I am unclear why you would put a server on multiple subnets unless you wanted to address it 'locally' on each subnet.

Do other devices on the two subnets see each other when you ping?

I always used the local subnet on my unix servers and made the route daemon quiet.

routed -q


My Sun Engineer said "Let your routers route, and your servers serve."

I tried to remain child-like, all I acheived was childish.
 
That's exactly what I'm trying to do. Here is my motivation: The server is connected to the network with a 4X GigE aggregate link (using a Linux bonding device, like EtherChannel). If I go through our router, then one of the subnets can only access the server at 1XGigE. We could solve this with an expensive router, but this is something I'd rather not do.

As we add more VLANs, this will be still more of a problem.

All the other hosts can ping one another as they should.
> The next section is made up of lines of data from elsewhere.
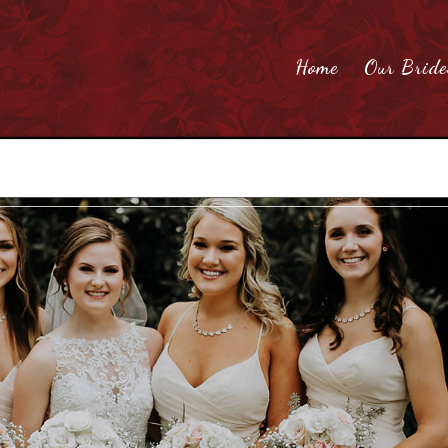
Home
Our Bride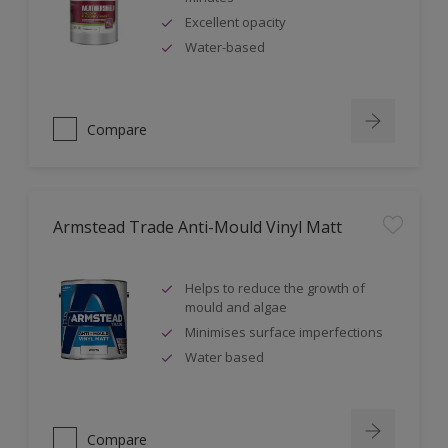
Excellent opacity
Water-based
Compare
Armstead Trade Anti-Mould Vinyl Matt
Helps to reduce the growth of
mould and algae
Minimises surface imperfections
Water based
Compare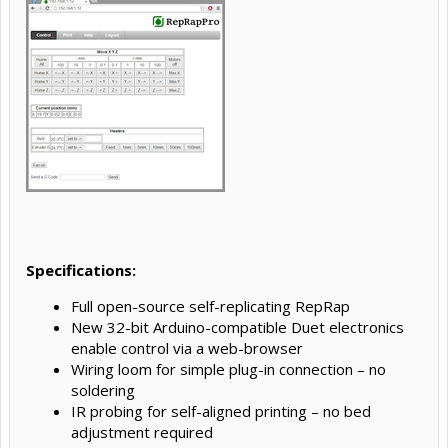
Specifications:
Full open-source self-replicating RepRap
New 32-bit Arduino-compatible Duet electronics
enable control via a web-browser
Wiring loom for simple plug-in connection – no
soldering
IR probing for self-aligned printing – no bed
adjustment required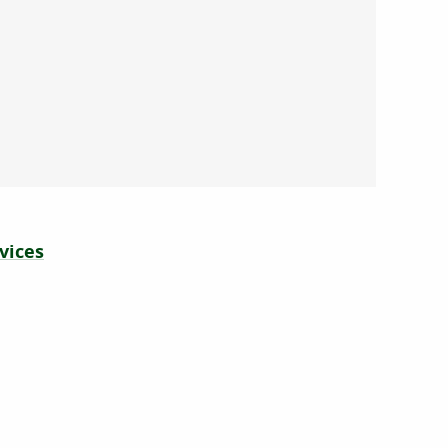
vices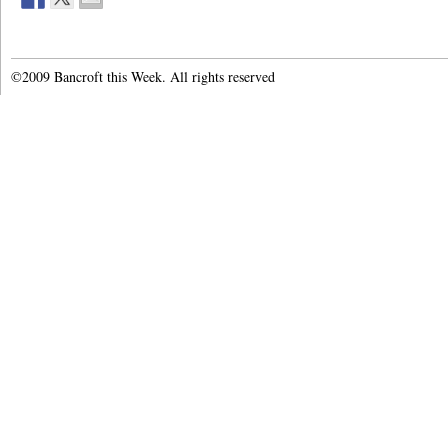
©2009 Bancroft this Week. All rights reserved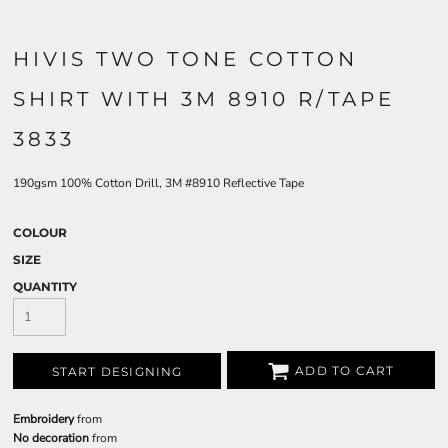
HIVIS TWO TONE COTTON
SHIRT WITH 3M 8910 R/TAPE
3833
190gsm 100% Cotton Drill, 3M #8910 Reflective Tape
COLOUR
SIZE
QUANTITY
ADD TO CART
START DESIGNING
Embroidery
from
No decoration
from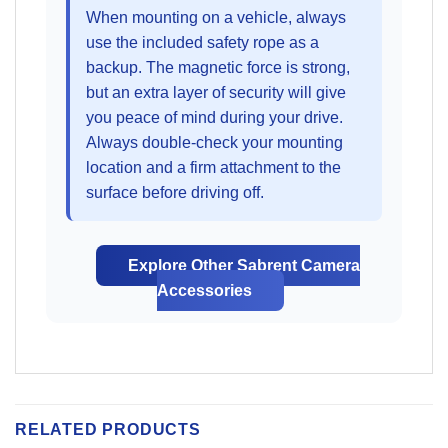
When mounting on a vehicle, always
use the included safety rope as a
backup. The magnetic force is strong,
but an extra layer of security will give
you peace of mind during your drive.
Always double-check your mounting
location and a firm attachment to the
surface before driving off.
Explore Other Sabrent Camera
Accessories
RELATED PRODUCTS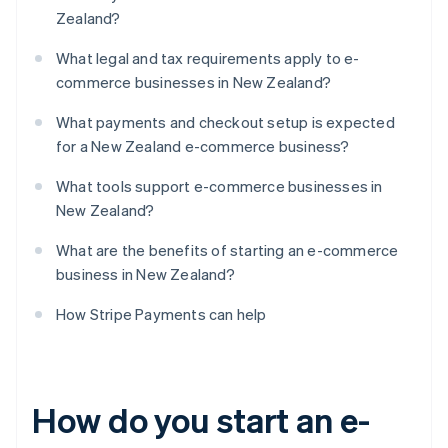
Zealand?
What legal and tax requirements apply to e-
commerce businesses in New Zealand?
What payments and checkout setup is expected
for a New Zealand e-commerce business?
What tools support e-commerce businesses in
New Zealand?
What are the benefits of starting an e-commerce
business in New Zealand?
How Stripe Payments can help
How do you start an e-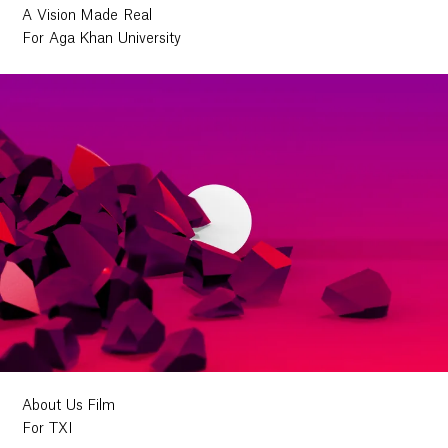
A Vision Made Real
For Aga Khan University
About Us Film
For TXI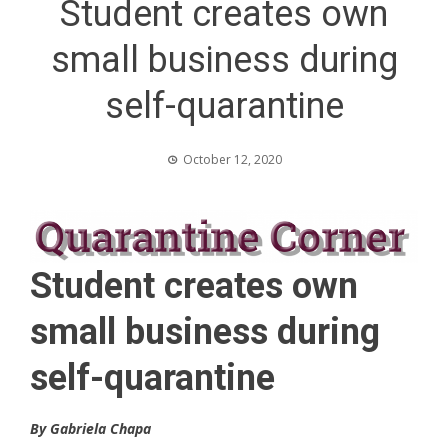
Student creates own
small business during
self-quarantine
October 12, 2020
Student creates own
small business during
self-quarantine
By Gabriela Chapa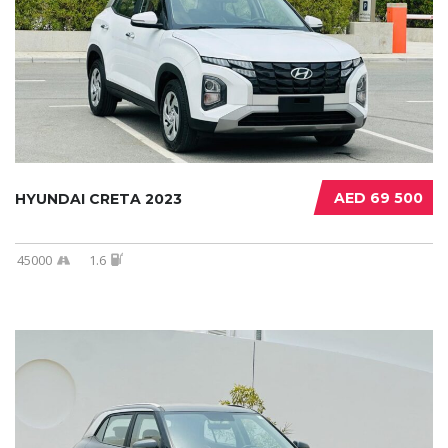
AED 69 500
HYUNDAI CRETA 2023
45000
1.6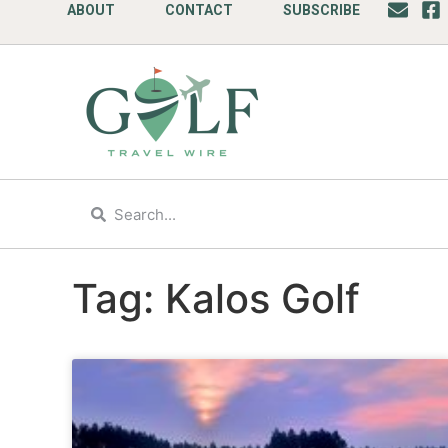
ABOUT
CONTACT
SUBSCRIBE
Tag: Kalos Golf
It's just this one server that has a problem when it is accessed via the address on the "other" subnet/VLAN. This is more of an inconvenience than a genuine problem.

The symmetry surprises me. I would expect that it would work from one network and not the other.
 
I am still not feeling the inconvenience, It works locally in both subnets, and gets 4x gig throughput locally. It does not work through the router, but would only get gig throughput if it DID work through the router.

I tried to remain child-like, all I acheived was childish.
 
It's not all that inconvenient, and you are right that the access via the local subnets gets full throughput. But you'd be surprised how often one tries to access a host via the wrong subnet and then goes off on a wild goose chase. (I spent about an hour on such a goose chase yesterday.) In my opinion, all addresses should work.

But mostly, I just think it is an interesting issue.

In writing this reply, I've come to the conclusion that what is happening is as follows: The hosts can't use the other VLAN, so they use the router. The server receives the traffic, sees that it is from a subnet that it is directly connected to (as it is connected to both VLANs) so it by-passes the router. Traffic from hosts to the server uses the router, but return traffic doesn't.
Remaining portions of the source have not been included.